Rather than attempt to coddle major Beltway and TV journalists, Mr. Romney and all Republican candidates would be better served by adopting an adversarial mindset and tone for the press. While remaining unfailingly courteous at all times, they should firmly and confidently challenge most every premise, and turn the blatant bias back on Leftist interlocutors. Taking the latest example, asking the press why they kept hammering Mr. Romney's criticism of a statement by the U.S. Government that the White House itself disavowed hours later, and then ignored obvious misjudgments and mis-statements concerning a terrorist attack that left four Americans dead, would be a great place to start. More broadly, Republicans from Mr. Romney on down should demand the press start asking questions of President Obama that never seem to get asked. The mere fact that they begin to do this would force some of the media to recoil, or at least be more circumspect, leading to better behavior from some. And it would be instructive for millions of voters in any case, as well as a rallying point for those interested in propagation of the truth.

In the end, there are two types of people who run for President: those who want to be President, and those who want to do something. For example, Ronald Reagan and Barack Obama have the latter trait in common: they ran for high office as archetypal conviction politicians, determined to implement their deeply-held policy vision for an America they deemed in need of change. In the next five weeks we'll finally find out, perhaps, if Mitt Romney can also claim this mantle. In one sense, five years into his quest for the Oval Office, the mere fact the question needs asking is itself the answer. And that's the biggest problem of all for the Romney campaign.

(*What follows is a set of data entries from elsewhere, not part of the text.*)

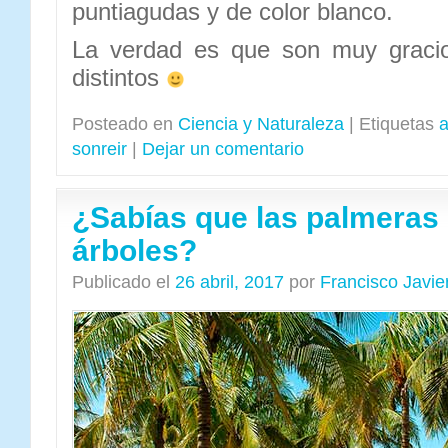
puntiagudas y de color blanco.
La verdad es que son muy gracio
distintos
Posteado en
Ciencia y Naturaleza
|
Etiquetas
a
sonreir
|
Dejar un comentario
¿Sabías que las palmeras
árboles?
Publicado el
26 abril, 2017
por
Francisco Javi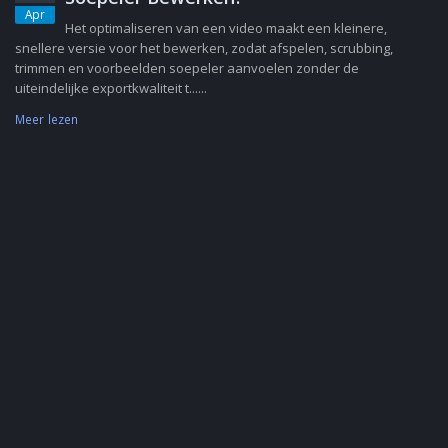
Apr
Het optimaliseren van een video maakt een kleinere,
snellere versie voor het bewerken, zodat afspelen, scrubbing,
trimmen en voorbeelden soepeler aanvoelen zonder de
uiteindelijke exportkwaliteit t......
Meer lezen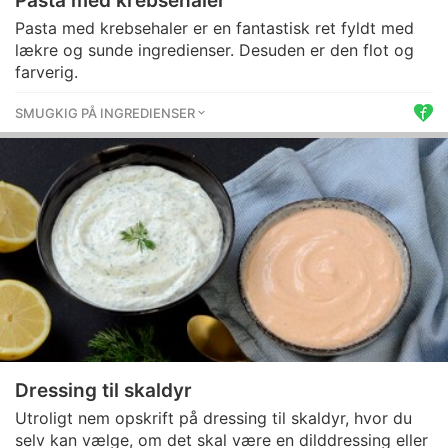
Pasta med krebsehaler
Pasta med krebsehaler er en fantastisk ret fyldt med
lækre og sunde ingredienser. Desuden er den flot og
farverig.
SMUGKIG PÅ INGREDIENSER
Dressing til skaldyr
Utroligt nem opskrift på dressing til skaldyr, hvor du
selv kan vælge, om det skal være en dilddressing eller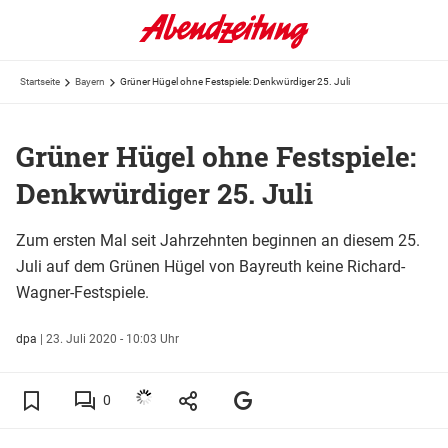
Startseite
Bayern
Grüner Hügel ohne Festspiele: Denkwürdiger 25. Juli
Grüner Hügel ohne Festspiele:
Denkwürdiger 25. Juli
Zum ersten Mal seit Jahrzehnten beginnen an diesem 25.
Juli auf dem Grünen Hügel von Bayreuth keine Richard-
Wagner-Festspiele.
dpa
|
23. Juli 2020 - 10:03 Uhr
0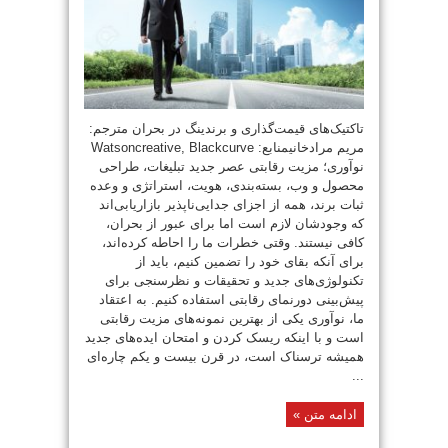
تاکتیک‌های قیمت‌گذاری و برندینگ در بحران مترجم:
مریم مرادخانیمنابع: Watsoncreative, Blackcurve
نوآوری؛ مزیت رقابتی عصر جدید تبلیغات، طراحی
محصول و وب، بسته‌بندی، هویت، استراتژی و وعده
ثبات برند، همه از اجزای جدایی‌ناپذیر بازاریابی‌اند
که وجودشان لازم است اما برای عبور از بحران،
کافی نیستند. وقتی خطرات ما را احاطه کرده‌اند،
برای آنکه بقای خود را تضمین کنیم، باید از
تکنولوژی‌های جدید و تحقیقات و نظرسنجی برای
پیش‌بینی دورنمای رقابتی استفاده کنیم. به اعتقاد
ما، نوآوری یکی از بهترین نمونه‌های مزیت رقابتی
است و با اینکه ریسک کردن و امتحان ایده‌های جدید
همیشه ترسناک است، در قرن بیست و یکم چاره‌ای
...
ادامه متن »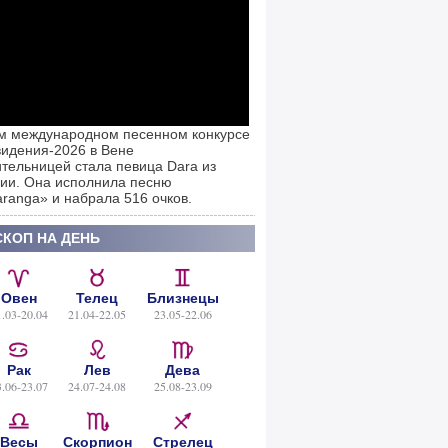
м международном песенном конкурсе
идения-2026 в Вене
тельницей стала певица Dara из
ии. Она исполнила песню
ranga» и набрала 516 очков.
КОП НА ДЕНЬ
Овен
Телец
Близнецы
1.03-20.04
21.04-22.05
23.05-22.06
Рак
Лев
Дева
3.06-23.07
24.07-24.08
25.08-23.09
Весы
Скорпион
Стрелец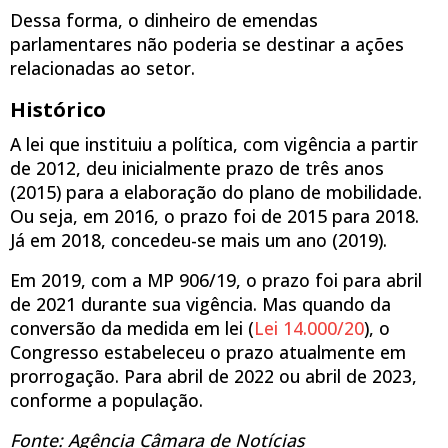
Dessa forma, o dinheiro de emendas
parlamentares não poderia se destinar a ações
relacionadas ao setor.
Histórico
A lei que instituiu a política, com vigência a partir
de 2012, deu inicialmente prazo de três anos
(2015) para a elaboração do plano de mobilidade.
Ou seja, em 2016, o prazo foi de 2015 para 2018.
Já em 2018, concedeu-se mais um ano (2019).
Em 2019, com a MP 906/19, o prazo foi para abril
de 2021 durante sua vigência. Mas quando da
conversão da medida em lei (
Lei 14.000/20
), o
Congresso estabeleceu o prazo atualmente em
prorrogação. Para abril de 2022 ou abril de 2023,
conforme a população.
Fonte: Agência Câmara de Notícias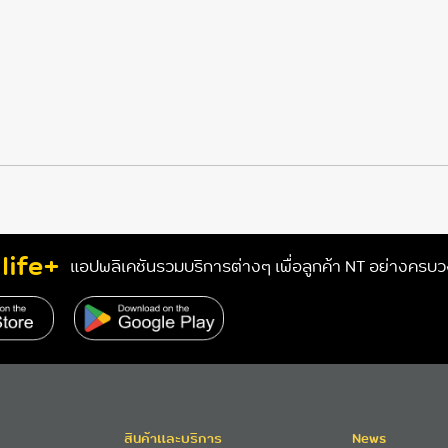
life+
แอปพลิเคชันรวมบริการต่างๆ เพื่อลูกค้า NT อย่างครบ
สินค้าและบริการ
News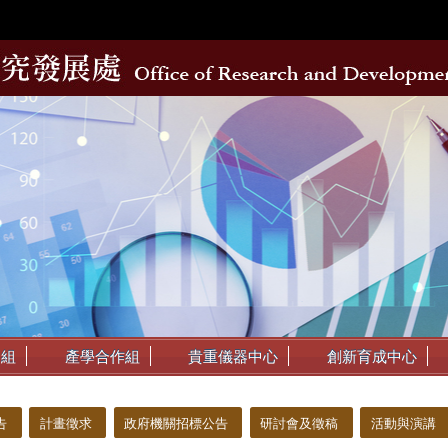
動組
產學合作組
貴重儀器中心
創新育成中心
告
計畫徵求
政府機關招標公告
研討會及徵稿
活動與演講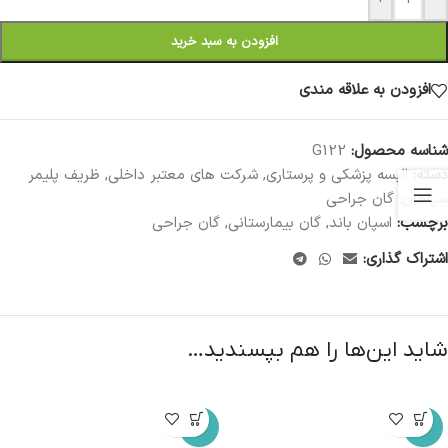
افزودن به سبد خرید
افزودن به علاقه مندی
شناسه محصول:
G122
دسته:
البسه پزشکی و پرستاری
,
شرکت های معتبر داخلی
,
ظریف پلیمر
سپاهان
,
گان جراحی
برچسب:
اسپان باند
,
گان بیمارستانی
,
گان جراحی
اشتراک گذاری:
شاید این‌ها را هم بپسندید…
-6%
-10%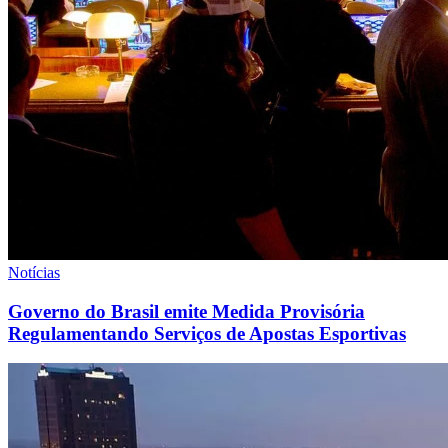
Notícias
Governo do Brasil emite Medida Provisória
Regulamentando Serviços de Apostas Esportivas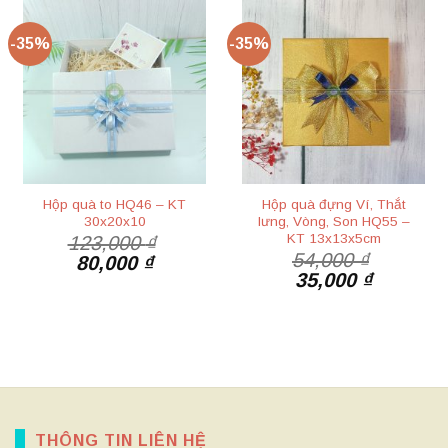
80,000 ₫.
-35%
-35%
Hộp quà to HQ46 – KT
Hộp quà đựng Ví, Thắt
30x20x10
lưng, Vòng, Son HQ55 –
KT 13x13x5cm
123,000
₫
54,000
₫
Giá
Giá
80,000
₫
Giá
Giá
35,000
₫
gốc
hiện
gốc
hiện
là:
tại
là:
tại
123,000 ₫.
là:
54,000 ₫.
là:
80,000 ₫.
35,000 ₫
THÔNG TIN LIÊN HỆ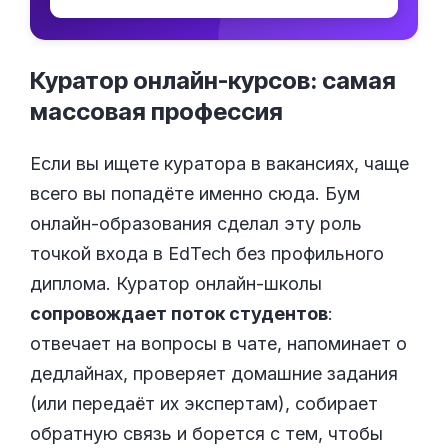
Куратор онлайн-курсов: самая
массовая
профессия
Если вы ищете куратора в вакансиях, чаще
всего вы попадёте именно сюда. Бум
онлайн-образования сделал эту роль
точкой входа в EdTech без профильного
диплома. Куратор онлайн-школы
сопровождает поток студентов
:
отвечает на вопросы в чате, напоминает о
дедлайнах, проверяет домашние задания
(или передаёт их экспертам), собирает
обратную связь и борется с тем, чтобы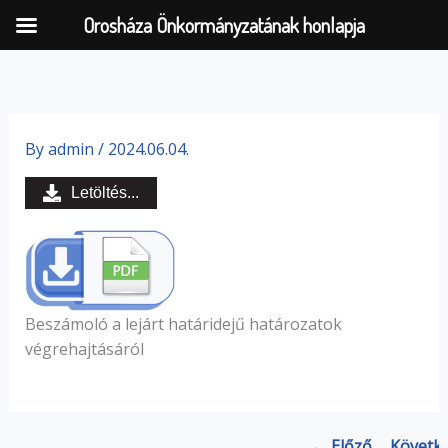
Orosháza Önkormányzatának honlapja
Skip
to
By
admin
/
2024.06.04.
content
Letöltés...
Beszámoló a lejárt határidejű határozatok
végrehajtásáról
← Előző
Követk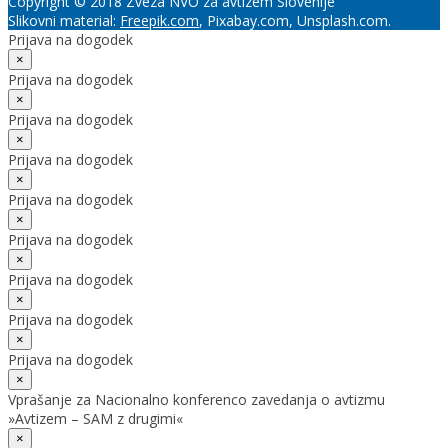
Copyright © 2018 Zveza NVO za avtizem Slovenije
Slikovni material:
Freepik.com
, Pixabay.com, Unsplash.com.
Prijava na dogodek
×
Prijava na dogodek
×
Prijava na dogodek
×
Prijava na dogodek
×
Prijava na dogodek
×
Prijava na dogodek
×
Prijava na dogodek
×
Prijava na dogodek
×
Prijava na dogodek
×
Vprašanje za Nacionalno konferenco zavedanja o avtizmu
»Avtizem – SAM z drugimi«
×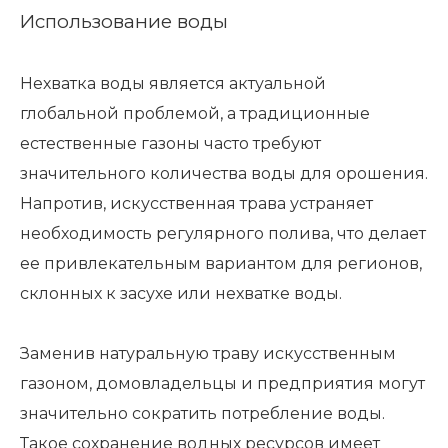
Использование воды
Нехватка воды является актуальной
глобальной проблемой, а традиционные
естественные газоны часто требуют
значительного количества воды для орошения.
Напротив, искусственная трава устраняет
необходимость регулярного полива, что делает
ее привлекательным вариантом для регионов,
склонных к засухе или нехватке воды.
Заменив натуральную траву искусственным
газоном, домовладельцы и предприятия могут
значительно сократить потребление воды.
Такое сохранение водных ресурсов имеет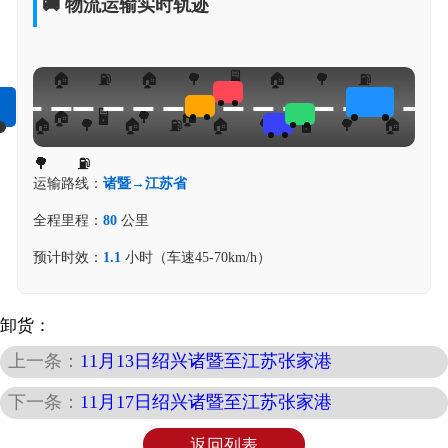
🚚 物流运输实时轨迹
运输路线：
诸暨→江苏省
全程里程：
80
公里
预计时效：
1.1
小时（车速45-70km/h）
卸货：
上一条：
11月13日绍兴诸暨至江苏张家港
下一条：
11月17日绍兴诸暨至江苏张家港
返回列表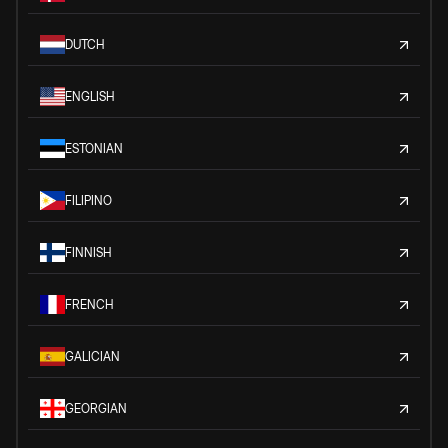
DUTCH
ENGLISH
ESTONIAN
FILIPINO
FINNISH
FRENCH
GALICIAN
GEORGIAN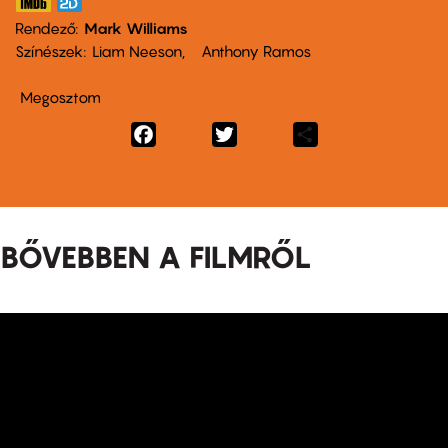
Rendező
Mark Williams
Színészek
Liam Neeson
Anthony Ramos
Megosztom
Facebook
Twitter
Share
BŐVEBBEN A FILMRŐL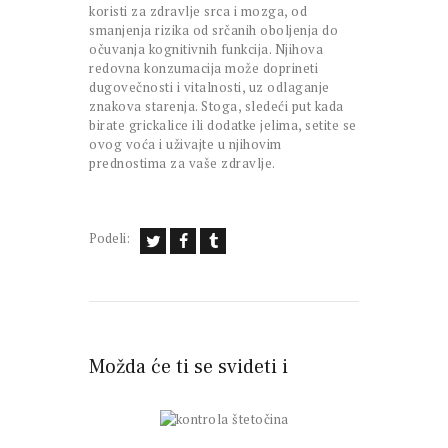
koristi za zdravlje srca i mozga, od
smanjenja rizika od srčanih oboljenja do
očuvanja kognitivnih funkcija. Njihova
redovna konzumacija može doprineti
dugovečnosti i vitalnosti, uz odlaganje
znakova starenja. Stoga, sledeći put kada
birate grickalice ili dodatke jelima, setite se
ovog voća i uživajte u njihovim
prednostima za vaše zdravlje.
Podeli:
Možda će ti se svideti i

But frankly, it's irrelevant at this point, as Mitt Romney is the last roadblock between the United States' status as a high-growth economy and reversion to a welfare state, with all its attendant shortcomings led by a lower standard of living. Complaints have abounded in recent weeks, calling for Governor Romney to better specify and detail his case for election. If nothing else that's good practical advice, because his current tactic of propounding vague generalities while touting his resume is not working. And, implicit reliance on being the candidate not named Obama is hardly big enough for this historic moment, even if it could work. Worse, the theme of being the candidate most dedicated to sustainable prosperity has always been one available only to Governor Romney, and it is a minor scandal that he has so far, even post-Paul Ryan, shied away from unambiguously claiming it as his own (though it's never too late to do the right thing, fortunately).

Mr. Romney has the resources and the time to turn everything in his favor, and still faces a very beatable candidate whose record is one of failure. But for all the reasons above, a new strategy is called for now, and that is something a former Bain & Company executive ought to understand very well.

 

John Chapman is an economist and merchant banker at Hill & Cutler Co. in Washington, D.C.